It happens every time I read a new William Gibson novel. I get this uncontrollable urge to find new ways to express my inner geek. Gibson’s books have always spoken to me of the power of technology and I want to be able to experience some of that first-hand. Of course this can be a confusing impulse since many of the toys described in novels such as Zero History don’t yet exist. Or perhaps they do exist, or at least could exist. I think part of what I find appealing about Gibsonesque techno-toys is the fact that they are just close enough to current reality to be plausible. I mean; it’s certainly possible that there is an iPhone app for controlling surveillance balloons. And, of course why not “locative art“?

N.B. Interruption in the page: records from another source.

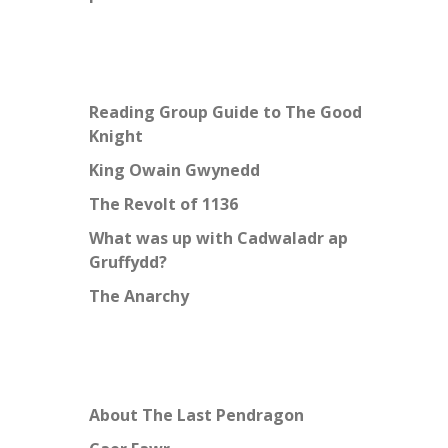
Reading Group Guide to The Good
Knight
King Owain Gwynedd
The Revolt of 1136
What was up with Cadwaladr ap
Gruffydd?
The Anarchy
About The Last Pendragon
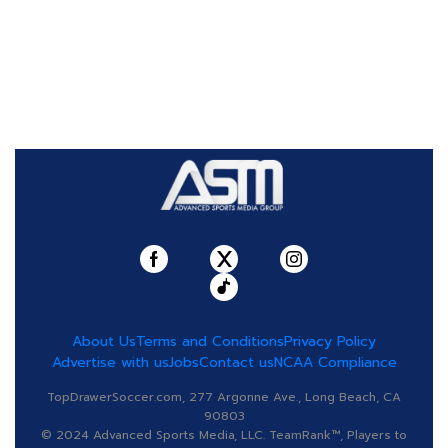
About Us
Terms and Conditions
Privacy Policy
Advertise with us
Jobs
Contact us
NCAA Compliance
TopDrawerSoccer.com, 277 Argonne Ave., Long Beach, CA
90803
© 2024 Advanced Sports Media, LLC. TeamRank™, Players to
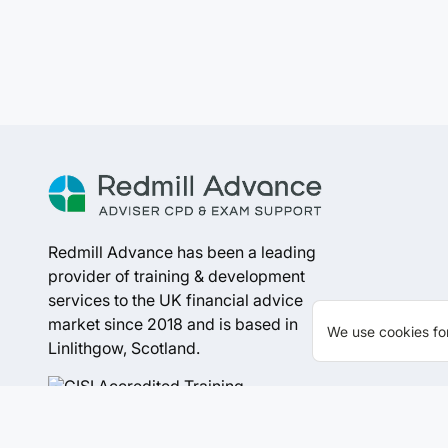
Redmill Advance has been a leading
provider of training & development
services to the UK financial advice
market since 2018 and is based in
We use cookies for
Linlithgow, Scotland.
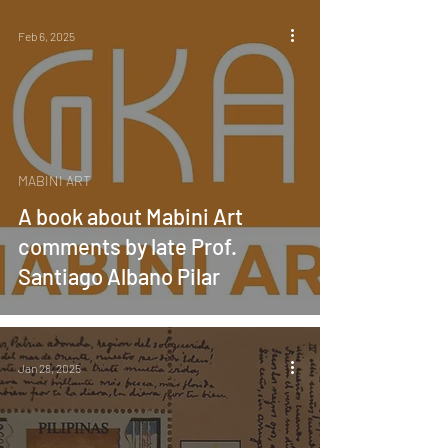
Feb 6, 2025
MABINI ART
A book about Mabini Art
comments by late Prof.
Santiago Albano Pilar
Jan 28, 2025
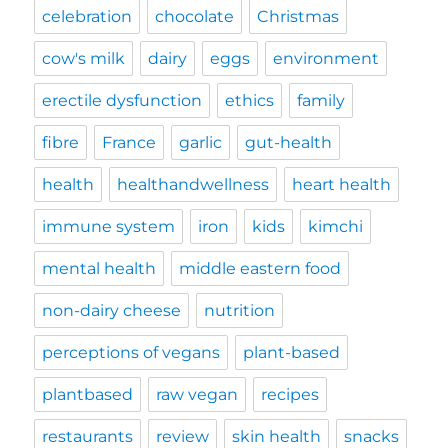
celebration
chocolate
Christmas
cow's milk
dairy
eggs
environment
erectile dysfunction
ethics
family
fibre
France
garlic
gut-health
health
healthandwellness
heart health
immune system
iron
kids
kimchi
mental health
middle eastern food
non-dairy cheese
nutrition
perceptions of vegans
plant-based
plantbased
raw vegan
recipes
restaurants
review
skin health
snacks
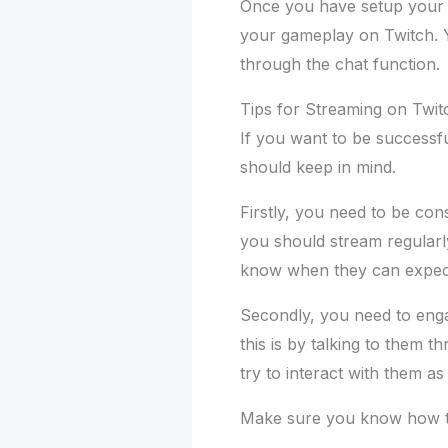
Once you have setup your l
your gameplay on Twitch. Y
through the chat function.
Tips for Streaming on Twit
If you want to be successfu
should keep in mind.
Firstly, you need to be con
you should stream regularly
know when they can expec
Secondly, you need to eng
this is by talking to them 
try to interact with them a
Make sure you know how 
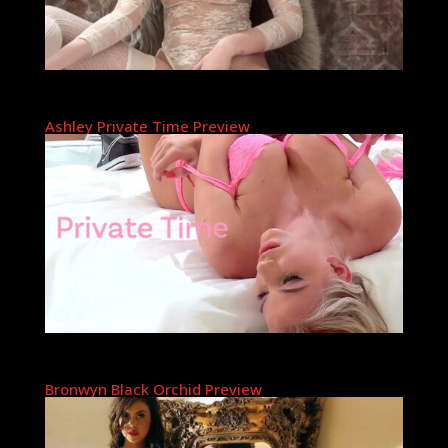
Ashley Private Time Preview
Bronwyn Black Orchid Preview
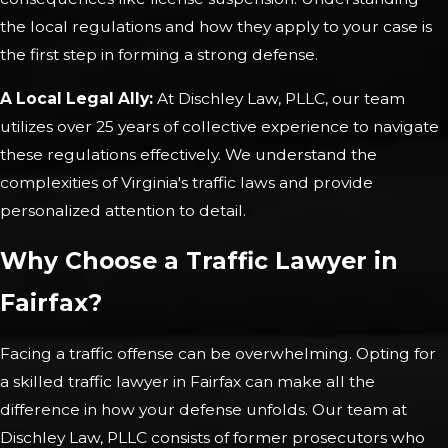
the local regulations and how they apply to your case is
the first step in forming a strong defense.
A Local Legal Ally:
At Dischley Law, PLLC, our team
utilizes over 25 years of collective experience to navigate
these regulations effectively. We understand the
complexities of Virginia's traffic laws and provide
personalized attention to detail.
Why Choose a Traffic Lawyer in
Fairfax?
Facing a traffic offense can be overwhelming. Opting for
a skilled traffic lawyer in Fairfax can make all the
difference in how your defense unfolds. Our team at
Dischley Law, PLLC consists of former prosecutors who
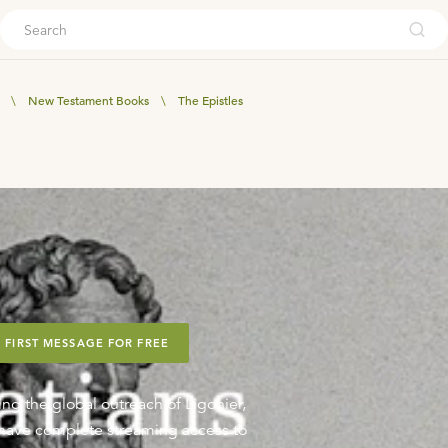
ouch
\
New Testament Books
\
The Epistles
 FIRST MESSAGE FOR FREE
ing the global outreach of Ligonier,
o have complete streaming access to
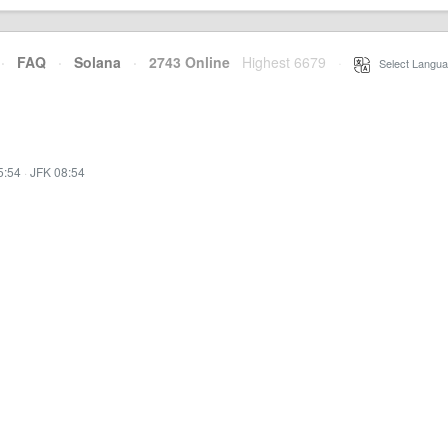
·
FAQ
·
Solana
·
2743 Online
Highest 6679
·
Select Langua
5:54
·
JFK 08:54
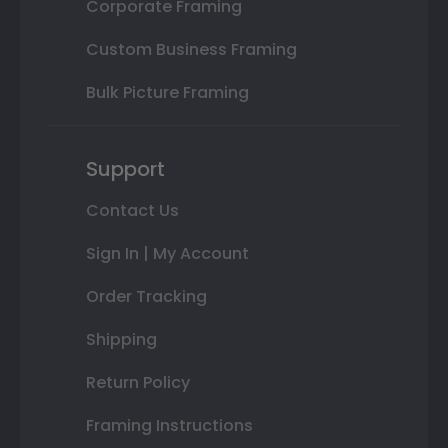
Corporate Framing
Custom Business Framing
Bulk Picture Framing
Support
Contact Us
Sign In | My Account
Order Tracking
Shipping
Return Policy
Framing Instructions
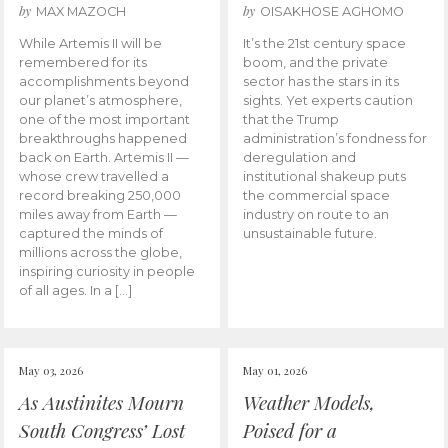
by
by
MAX MAZOCH
OISAKHOSE AGHOMO
While Artemis II will be
It’s the 21st century space
remembered for its
boom, and the private
accomplishments beyond
sector has the stars in its
our planet’s atmosphere,
sights. Yet experts caution
one of the most important
that the Trump
breakthroughs happened
administration’s fondness for
back on Earth. Artemis II —
deregulation and
whose crew travelled a
institutional shakeup puts
record breaking 250,000
the commercial space
miles away from Earth —
industry on route to an
captured the minds of
unsustainable future.
millions across the globe,
inspiring curiosity in people
of all ages. In a […]
May 03, 2026
May 01, 2026
As Austinites Mourn
Weather Models,
South Congress’ Lost
Poised for a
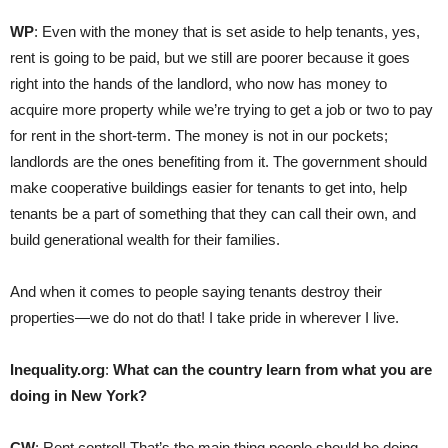
WP
: Even with the money that is set aside to help tenants, yes,
rent is going to be paid, but we still are poorer because it goes
right into the hands of the landlord, who now has money to
acquire more property while we’re trying to get a job or two to pay
for rent in the short-term. The money is not in our pockets;
landlords are the ones benefiting from it. The government should
make cooperative buildings easier for tenants to get into, help
tenants be a part of something that they can call their own, and
build generational wealth for their families.
And when it comes to people saying tenants destroy their
properties—we do not do that! I take pride in wherever I live.
Inequality.org
:
What can the country learn from what you are
doing in New York?
CW
: Rent control! That’s the main thing people should be doing.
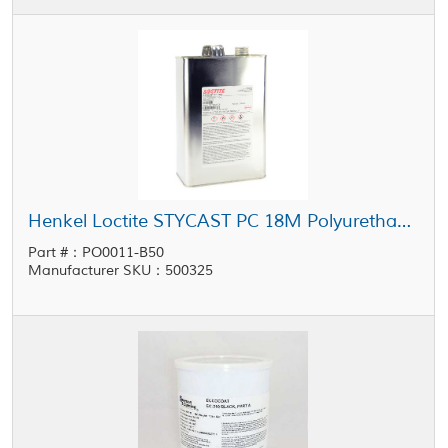
Henkel Loctite STYCAST PC 18M Polyurethane Conformal Coating 1 gal Pail
Part #：PO0011-B50
Manufacturer SKU：500325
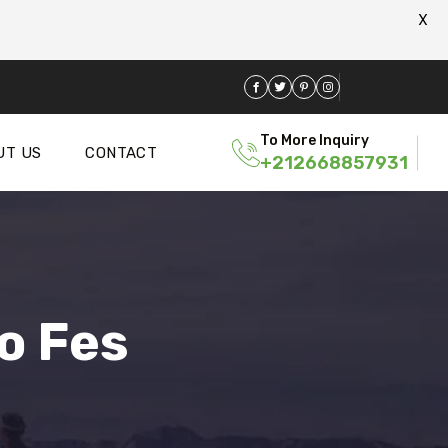
X
To More Inquiry
UT US
CONTACT
+212668857931
o Fes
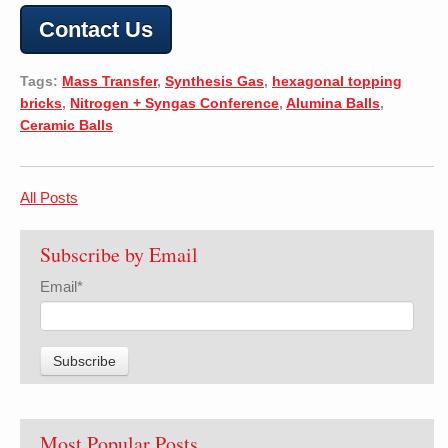
Contact Us
Tags:
Mass Transfer
,
Synthesis Gas
,
hexagonal topping
bricks
,
Nitrogen + Syngas Conference
,
Alumina Balls
,
Ceramic Balls
All Posts
Subscribe by Email
Email
*
Most Popular Posts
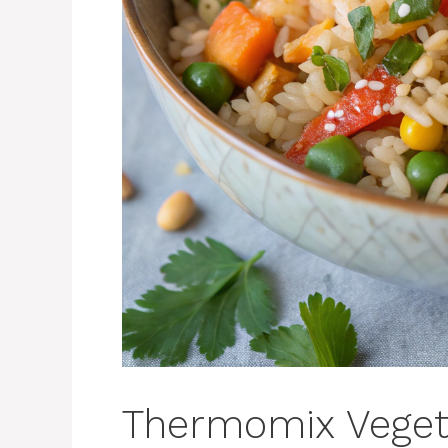
Thermomix Vegeta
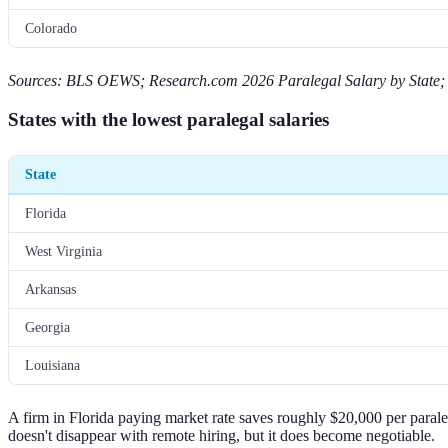
Colorado
Sources: BLS OEWS; Research.com 2026 Paralegal Salary by State; 
States with the lowest paralegal salaries
State
Florida
West Virginia
Arkansas
Georgia
Louisiana
A firm in Florida paying market rate saves roughly $20,000 per parale
doesn't disappear with remote hiring, but it does become negotiable.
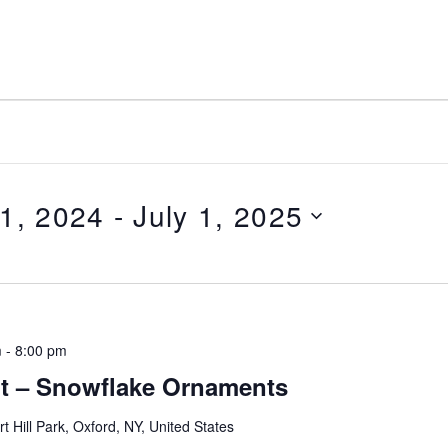
1, 2024
 - 
July 1, 2025
m
-
8:00 pm
ht – Snowflake Ornaments
rt Hill Park, Oxford, NY, United States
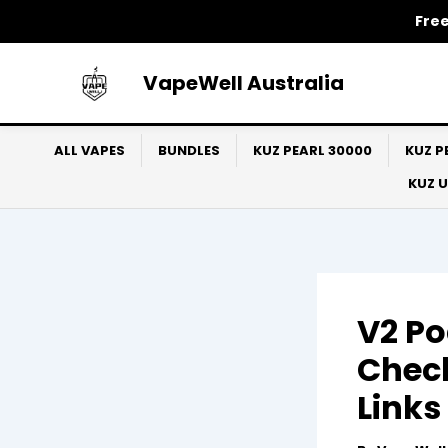
Skip
Free
to
content
VapeWell Australia
ALL VAPES
BUNDLES
KUZ PEARL 30000
KUZ P
KUZ 
V2 Po
Check
Links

After reading Spook Country, his previous novel, the impulse was strongest. Without knowing exactly why, I unearthed my old Kaypro 2 and began plans to completely gut the machine and replace the innards with something like a Mac Mini. I thought it would be really cool to create this juxtaposition of 21st century functionality in an iconic, 1980’s form. I thought it would be ironic, surprising, and fun to play with.
The Kaypro is now sitting in my office; taunting me and challenging me to make it into something as cool as William Gibson might envision. I haven’t started the project and, for now, I’ll stick to contemplating the transformative possibilities. Otherwise, I’m afraid I’ll wind up with something mundane and disappointing; no longer the Kaypro and yet far short of Gibsonesque.